Work through the data line by line, gathering every line that has the word "design".

---*---

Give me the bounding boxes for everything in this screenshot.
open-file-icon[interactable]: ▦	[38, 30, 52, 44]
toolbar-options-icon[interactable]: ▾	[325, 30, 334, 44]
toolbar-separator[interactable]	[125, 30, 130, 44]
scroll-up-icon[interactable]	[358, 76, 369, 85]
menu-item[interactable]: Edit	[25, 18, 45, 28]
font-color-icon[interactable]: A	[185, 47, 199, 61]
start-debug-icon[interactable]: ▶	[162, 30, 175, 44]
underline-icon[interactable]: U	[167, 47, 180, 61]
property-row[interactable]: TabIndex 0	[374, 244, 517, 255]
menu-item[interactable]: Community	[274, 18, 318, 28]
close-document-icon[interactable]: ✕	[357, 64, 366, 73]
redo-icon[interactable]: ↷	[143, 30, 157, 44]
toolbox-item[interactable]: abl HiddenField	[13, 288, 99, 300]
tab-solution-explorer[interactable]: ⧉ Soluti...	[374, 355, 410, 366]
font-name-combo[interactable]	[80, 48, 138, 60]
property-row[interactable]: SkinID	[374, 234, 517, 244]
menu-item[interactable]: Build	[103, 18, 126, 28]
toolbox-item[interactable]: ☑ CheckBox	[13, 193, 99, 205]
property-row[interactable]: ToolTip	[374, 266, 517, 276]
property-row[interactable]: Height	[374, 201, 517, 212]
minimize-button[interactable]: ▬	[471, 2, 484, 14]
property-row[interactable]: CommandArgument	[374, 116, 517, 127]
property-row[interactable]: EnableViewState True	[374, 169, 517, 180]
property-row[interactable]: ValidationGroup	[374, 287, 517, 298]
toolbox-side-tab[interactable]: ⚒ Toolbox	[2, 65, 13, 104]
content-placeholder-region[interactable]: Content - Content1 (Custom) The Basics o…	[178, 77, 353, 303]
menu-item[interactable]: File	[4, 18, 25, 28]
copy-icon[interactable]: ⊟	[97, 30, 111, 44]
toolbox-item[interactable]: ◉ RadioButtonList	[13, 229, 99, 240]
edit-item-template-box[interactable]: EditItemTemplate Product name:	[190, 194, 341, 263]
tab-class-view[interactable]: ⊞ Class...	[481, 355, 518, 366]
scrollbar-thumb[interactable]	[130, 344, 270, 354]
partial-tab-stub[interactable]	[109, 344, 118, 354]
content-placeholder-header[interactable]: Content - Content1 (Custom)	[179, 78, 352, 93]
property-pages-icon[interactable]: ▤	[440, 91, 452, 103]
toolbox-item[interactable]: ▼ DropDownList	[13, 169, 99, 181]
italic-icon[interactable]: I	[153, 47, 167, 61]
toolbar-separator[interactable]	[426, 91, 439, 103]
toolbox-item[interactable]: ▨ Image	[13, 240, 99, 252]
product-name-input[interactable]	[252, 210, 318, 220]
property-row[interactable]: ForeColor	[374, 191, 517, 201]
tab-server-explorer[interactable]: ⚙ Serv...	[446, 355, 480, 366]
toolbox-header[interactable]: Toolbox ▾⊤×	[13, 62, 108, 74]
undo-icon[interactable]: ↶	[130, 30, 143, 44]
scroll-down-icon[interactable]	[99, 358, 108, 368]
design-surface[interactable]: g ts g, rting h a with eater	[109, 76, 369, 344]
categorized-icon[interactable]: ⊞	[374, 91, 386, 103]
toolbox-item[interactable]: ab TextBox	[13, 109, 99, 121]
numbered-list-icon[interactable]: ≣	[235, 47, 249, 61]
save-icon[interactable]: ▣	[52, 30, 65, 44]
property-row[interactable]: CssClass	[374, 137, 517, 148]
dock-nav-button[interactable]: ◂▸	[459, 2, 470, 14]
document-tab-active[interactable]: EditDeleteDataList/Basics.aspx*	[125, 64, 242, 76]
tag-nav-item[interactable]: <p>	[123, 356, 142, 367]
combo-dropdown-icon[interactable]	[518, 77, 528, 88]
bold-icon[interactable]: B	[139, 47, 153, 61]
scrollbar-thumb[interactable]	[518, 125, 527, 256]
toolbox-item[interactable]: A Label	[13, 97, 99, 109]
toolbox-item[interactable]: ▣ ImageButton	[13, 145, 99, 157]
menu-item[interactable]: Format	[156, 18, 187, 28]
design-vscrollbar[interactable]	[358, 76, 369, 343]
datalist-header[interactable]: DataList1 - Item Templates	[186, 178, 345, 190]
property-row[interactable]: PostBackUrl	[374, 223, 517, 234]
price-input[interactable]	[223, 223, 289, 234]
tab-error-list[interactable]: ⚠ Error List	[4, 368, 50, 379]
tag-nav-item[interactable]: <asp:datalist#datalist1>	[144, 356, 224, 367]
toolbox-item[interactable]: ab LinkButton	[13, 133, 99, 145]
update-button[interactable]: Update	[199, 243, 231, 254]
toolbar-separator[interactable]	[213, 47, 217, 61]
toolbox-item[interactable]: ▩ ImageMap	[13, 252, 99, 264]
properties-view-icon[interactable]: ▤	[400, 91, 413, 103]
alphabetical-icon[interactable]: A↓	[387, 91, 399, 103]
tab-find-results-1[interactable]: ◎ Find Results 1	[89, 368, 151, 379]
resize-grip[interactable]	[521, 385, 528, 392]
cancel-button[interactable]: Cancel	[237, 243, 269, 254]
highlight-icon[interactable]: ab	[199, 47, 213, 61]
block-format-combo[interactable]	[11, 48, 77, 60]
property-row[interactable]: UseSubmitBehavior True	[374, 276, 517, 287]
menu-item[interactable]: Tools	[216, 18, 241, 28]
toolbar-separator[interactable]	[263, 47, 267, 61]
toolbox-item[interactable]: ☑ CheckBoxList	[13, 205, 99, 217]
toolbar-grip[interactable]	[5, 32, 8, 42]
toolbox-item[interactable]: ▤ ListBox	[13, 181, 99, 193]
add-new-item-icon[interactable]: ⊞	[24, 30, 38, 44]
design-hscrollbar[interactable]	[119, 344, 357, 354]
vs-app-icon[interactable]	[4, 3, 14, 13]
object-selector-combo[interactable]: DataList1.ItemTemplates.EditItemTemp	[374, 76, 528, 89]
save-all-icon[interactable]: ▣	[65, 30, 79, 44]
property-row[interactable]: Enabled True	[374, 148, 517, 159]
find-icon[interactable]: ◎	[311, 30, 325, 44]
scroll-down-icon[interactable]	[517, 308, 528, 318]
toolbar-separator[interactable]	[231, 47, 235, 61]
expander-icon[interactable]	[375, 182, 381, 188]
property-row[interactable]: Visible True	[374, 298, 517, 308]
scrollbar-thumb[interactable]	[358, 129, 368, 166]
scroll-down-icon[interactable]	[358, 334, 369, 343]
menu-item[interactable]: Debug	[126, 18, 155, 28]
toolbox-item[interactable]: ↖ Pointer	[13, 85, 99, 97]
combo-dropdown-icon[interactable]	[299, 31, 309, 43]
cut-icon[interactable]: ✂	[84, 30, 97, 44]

---*---

#### [ANSWER SECTION]
design-surface[interactable]: g ts g, rting h a with eater	[109, 76, 369, 344]
design-vscrollbar[interactable]	[358, 76, 369, 343]
design-hscrollbar[interactable]	[119, 344, 357, 354]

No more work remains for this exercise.